Irrigation alters arsenic levels in Bangladesh wells

Crop irrigation may be altering levels of arsenic in drinking wells in Bangladesh, according to a US study. A separate study predicts 125,000 cases of skin cancer if arsenic levels are not reduced.


Scientists from the US Massachusetts Institute of Technology have discovered that irrigation pumping over the last few decades has dramatically altered the chemistry of groundwater flowing through a Bangladesh aquifer. The chemical changes can influence the levels of arsenic in water, according to the study published in the latest issue of Science.

In his study of 17 Bangladesh wells, MIT Professor Charles Harvey and colleagues found that arsenic can be mobilised by the breakdown of dissolved organic carbon, mediated by microbes. Organic carbon from untreated waste can be drawn into the aquifer through the irrigation pumping, thus increasing the levels of arsenic in the water.
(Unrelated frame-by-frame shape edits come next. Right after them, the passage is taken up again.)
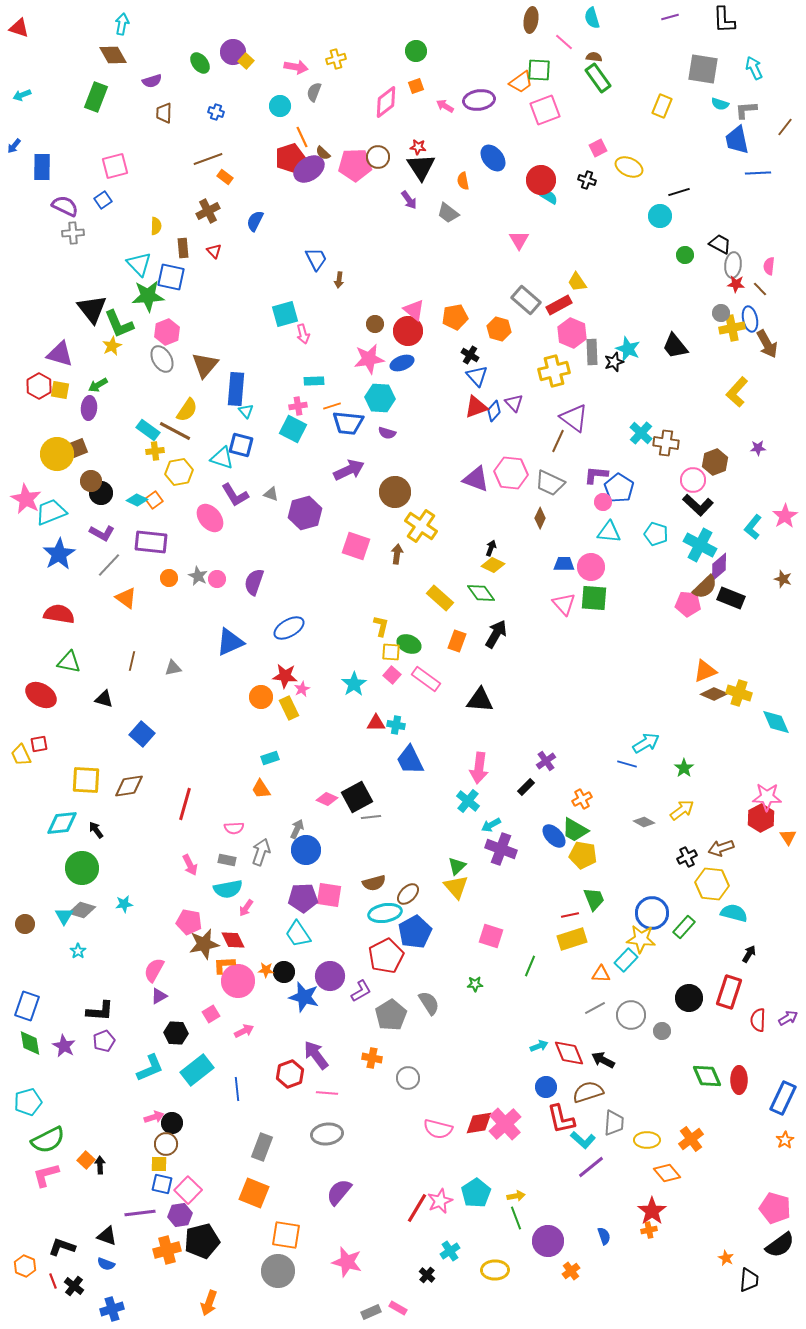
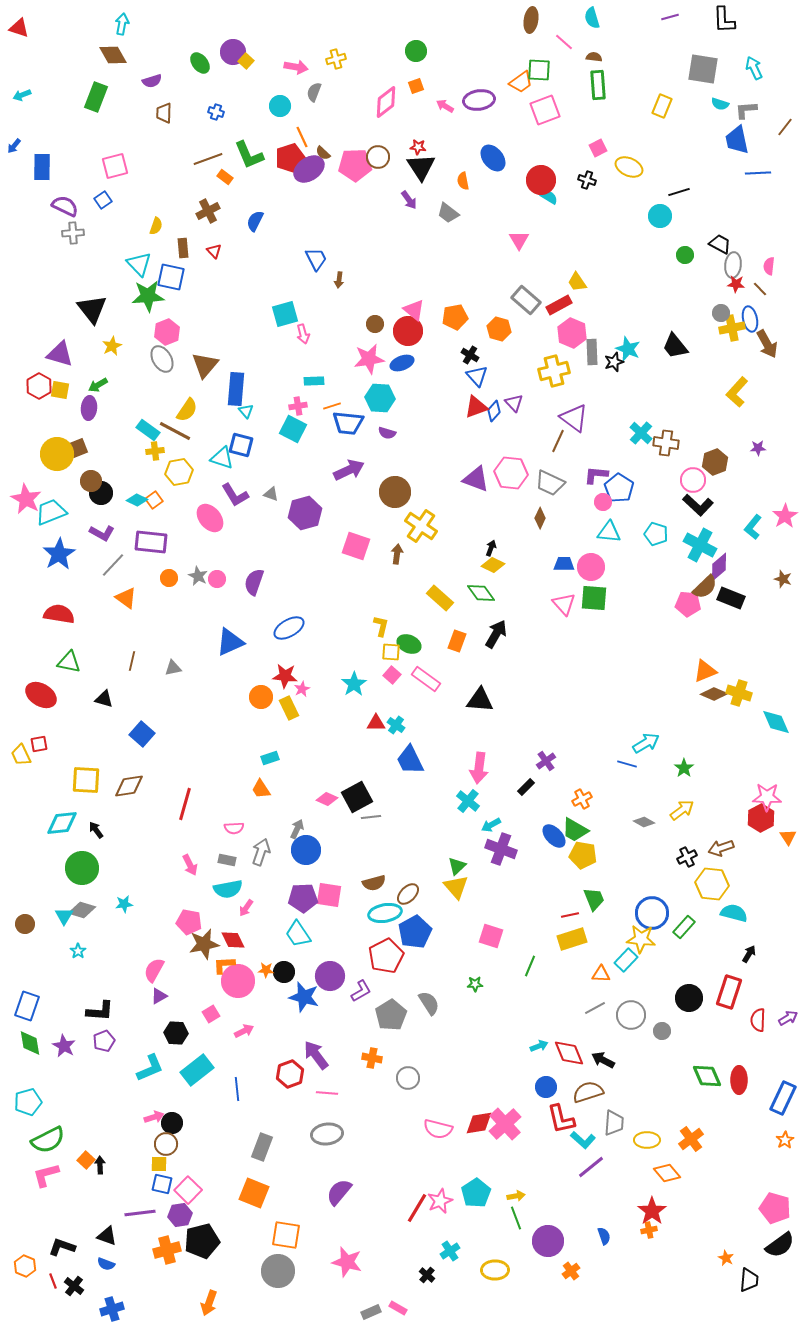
green rectangle at (598, 78): moved 7 px down; rotated 32 degrees clockwise
yellow semicircle at (156, 226): rotated 18 degrees clockwise
green L-shape at (119, 324): moved 130 px right, 169 px up
gray line at (109, 565): moved 4 px right
cyan cross at (396, 725): rotated 24 degrees clockwise
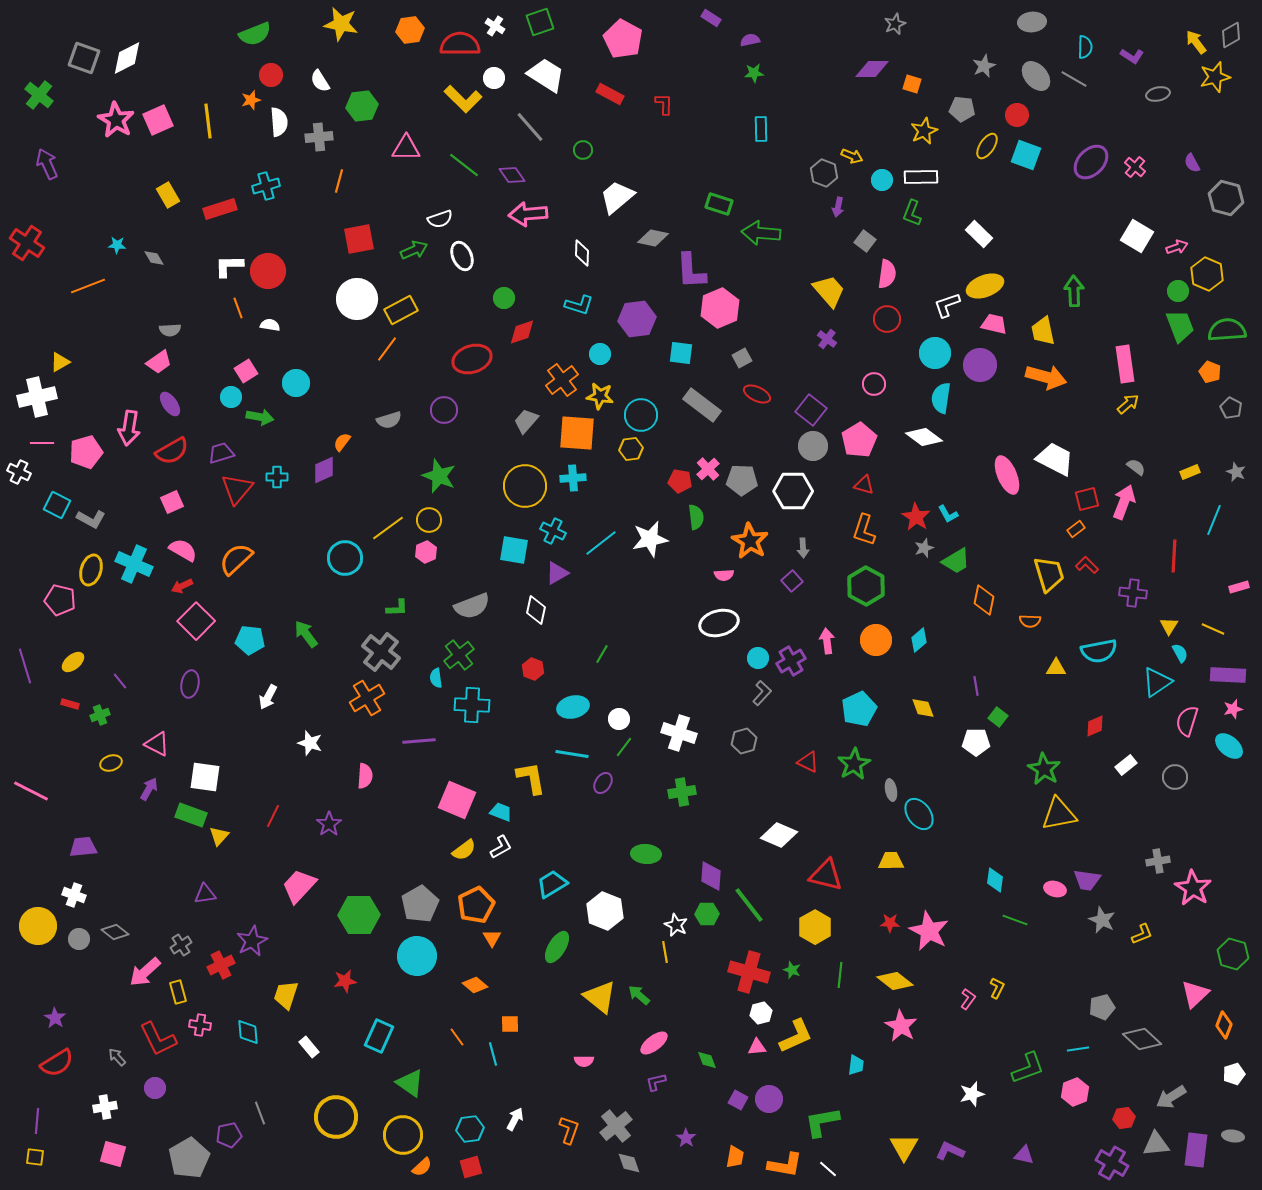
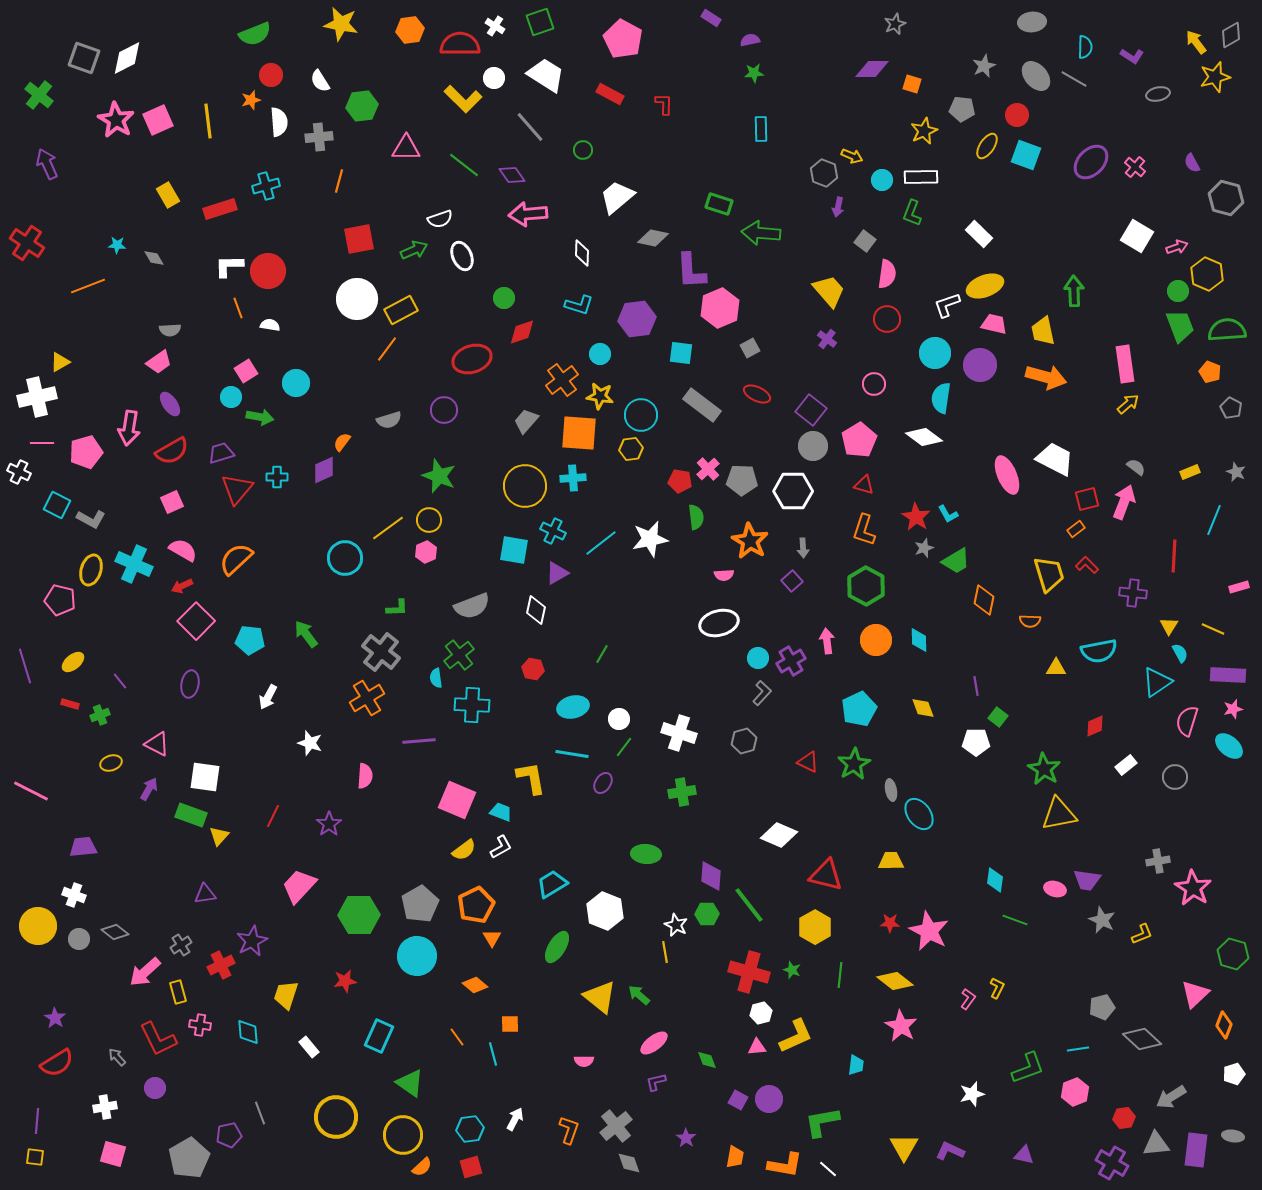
gray square at (742, 358): moved 8 px right, 10 px up
orange square at (577, 433): moved 2 px right
cyan diamond at (919, 640): rotated 50 degrees counterclockwise
red hexagon at (533, 669): rotated 10 degrees counterclockwise
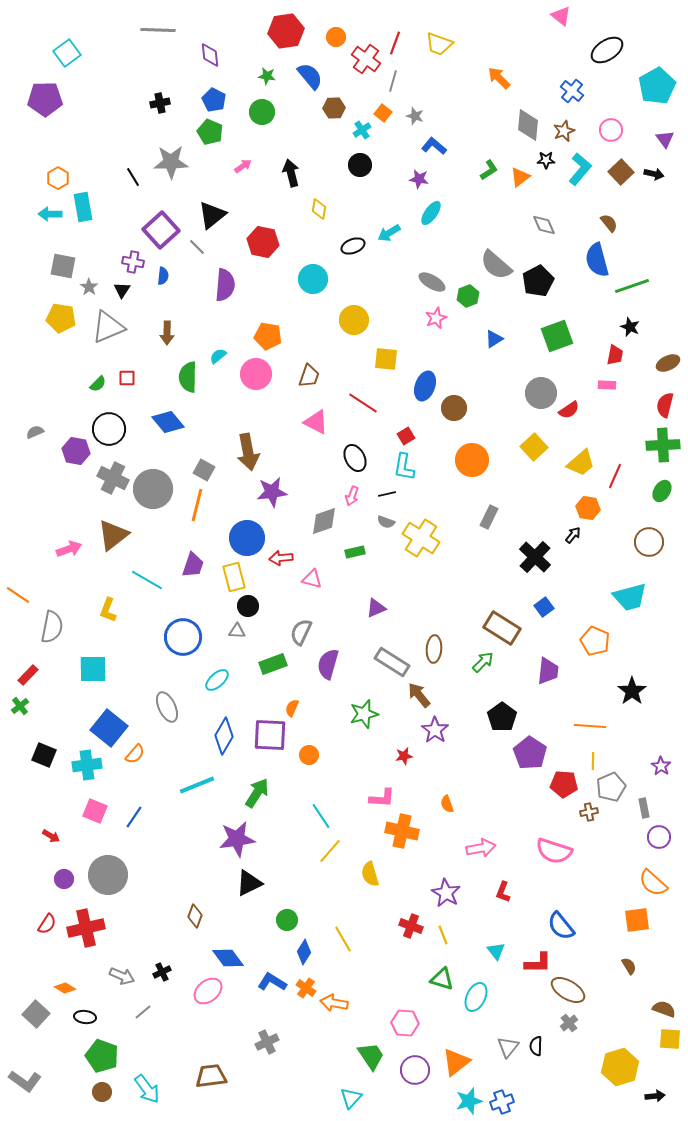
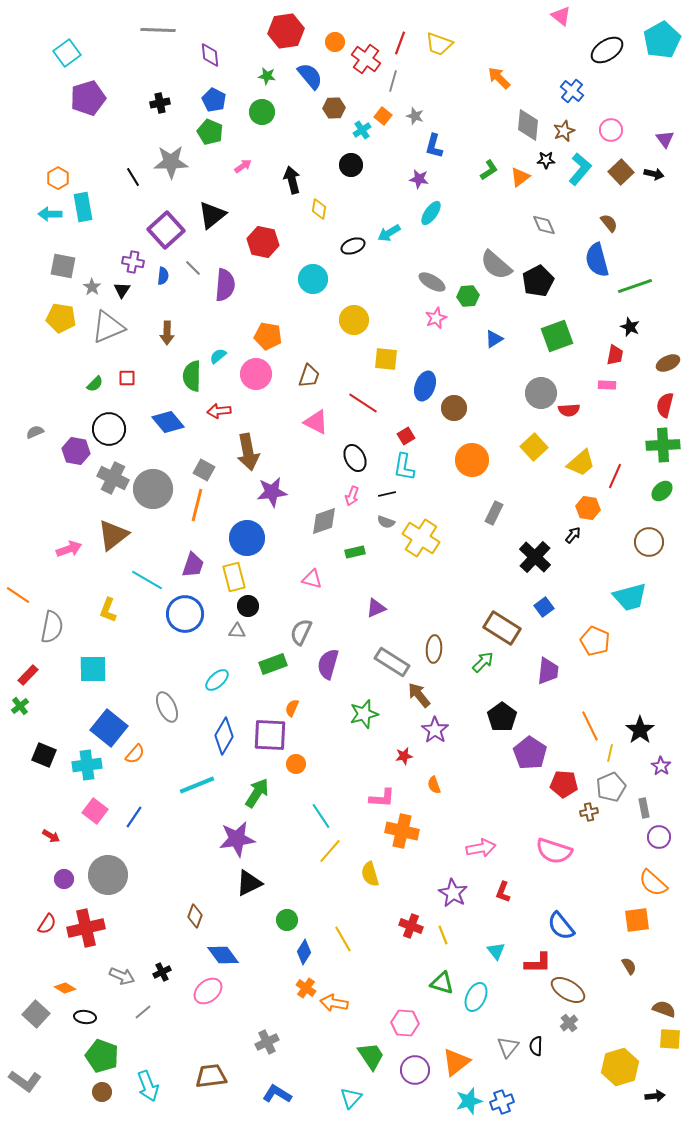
orange circle at (336, 37): moved 1 px left, 5 px down
red line at (395, 43): moved 5 px right
cyan pentagon at (657, 86): moved 5 px right, 46 px up
purple pentagon at (45, 99): moved 43 px right, 1 px up; rotated 16 degrees counterclockwise
orange square at (383, 113): moved 3 px down
blue L-shape at (434, 146): rotated 115 degrees counterclockwise
black circle at (360, 165): moved 9 px left
black arrow at (291, 173): moved 1 px right, 7 px down
purple square at (161, 230): moved 5 px right
gray line at (197, 247): moved 4 px left, 21 px down
green line at (632, 286): moved 3 px right
gray star at (89, 287): moved 3 px right
green hexagon at (468, 296): rotated 15 degrees clockwise
green semicircle at (188, 377): moved 4 px right, 1 px up
green semicircle at (98, 384): moved 3 px left
red semicircle at (569, 410): rotated 30 degrees clockwise
green ellipse at (662, 491): rotated 15 degrees clockwise
gray rectangle at (489, 517): moved 5 px right, 4 px up
red arrow at (281, 558): moved 62 px left, 147 px up
blue circle at (183, 637): moved 2 px right, 23 px up
black star at (632, 691): moved 8 px right, 39 px down
orange line at (590, 726): rotated 60 degrees clockwise
orange circle at (309, 755): moved 13 px left, 9 px down
yellow line at (593, 761): moved 17 px right, 8 px up; rotated 12 degrees clockwise
orange semicircle at (447, 804): moved 13 px left, 19 px up
pink square at (95, 811): rotated 15 degrees clockwise
purple star at (446, 893): moved 7 px right
blue diamond at (228, 958): moved 5 px left, 3 px up
green triangle at (442, 979): moved 4 px down
blue L-shape at (272, 982): moved 5 px right, 112 px down
cyan arrow at (147, 1089): moved 1 px right, 3 px up; rotated 16 degrees clockwise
However, Harvey also stresses that irrigation can lower arsenic concentrations when nitrates, oxygen or other oxidants are introduced. “Curtailing irrigation pumping is not a solution,” he warns.

In a separate paper to be published in Water Resources Research, Harvey’s group says that replacing 31% of the country’s most tainted wells with deeper wells will eliminate about 70% of arsenic-associated illnesses, assuming that arsenic levels remain low in the deep wells.

Regions of Bangladesh are prone to arsenic contamination of groundwater from surrounding soil. Thousands of people are affected by chronic poisoning, characterised by skin changes such as blackened knotty palms and eventually, cancer. According to Harvey, long-term exposure to present arsenic levels will result in around 1.2 million cases of hyperpigmentation, 600,000 of keratosis, 125,000 cases of skin cancer and 3,000 deaths a year from internal cancers.

In 1998 the World Bank gave Bangladesh US$2.4 million to develop a method of controlling the metal, but the problem persists. Wells drilled down to 300 feet still contain 50 parts per billion of arsenic, above the maximum WHO limit of 10ppb. The arsenic is believed to come from the Himalayan Mountains bordering the country, where the metal is transported downstream in sediment.